Sand martin chicks have started to fledge at a site where a campaign forced the local council to remove netting obstructing their nests.

The nets were installed at Bacton by North Norfolk District Council (NNDC) as part of a project to protect homes and businesses from coastal erosion.

They were removed following a public outcry and concerns from the RSPB and broadcaster Chris Packham.

The presenter hailed the fledging chicks as a "triumph of public will".

NNDC said its intention was "always to protect the wildlife" and to prevent the birds from nesting in that one location.

Image caption The council took down the netting from stretches of cliff at Bacton after it caused a public outcry

Mr Packham said he was "absolutely overjoyed" to see the sand martin chicks fledging.

"They are delightful little birds that have been declining across the country.

"But here groups of individuals and not-for-profit organisations have come together for their rescue and it's paid dividends," he said.

The district council put the nets up to protect homes in Bacton and Walcott and "the critical infrastructure" of Bacton Gas Terminal.

It said it wanted to encourage the birds to nest further along the coast to stop them from digging tunnels into the cliff.

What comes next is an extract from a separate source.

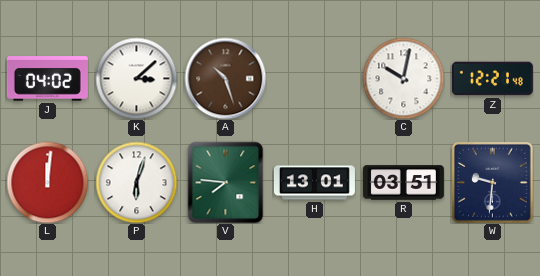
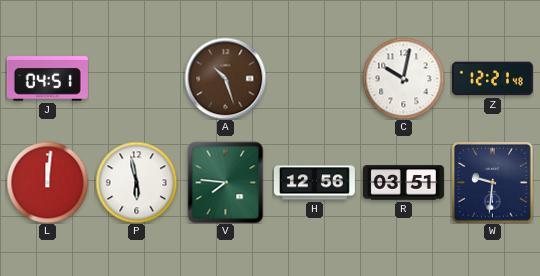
J: 04:02 -> 04:51
K: 3:08 -> none
P: 6:03 -> 5:58
H: 13:01 -> 12:56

But the netting sparked a major protest.

Image caption Chris Packham said "much better dialogue" was needed from the outset

A Facebook group, with more than 2,000 members, was created and the RSPB warned there was a risk of birds dying if they got stuck.

As a result, the upper levels of netting were removed.

Mr Packham said: "I hope we can work more cooperatively in the future with not only this council but other councils to protect birds from these netting outrages that are unfortunately all too common across our countryside."

Steve Blatch, from NNDC, said it had reflected on the situation and would "seek to do better in the future, but it "acted in the best interests of the wildlife to protect the birds".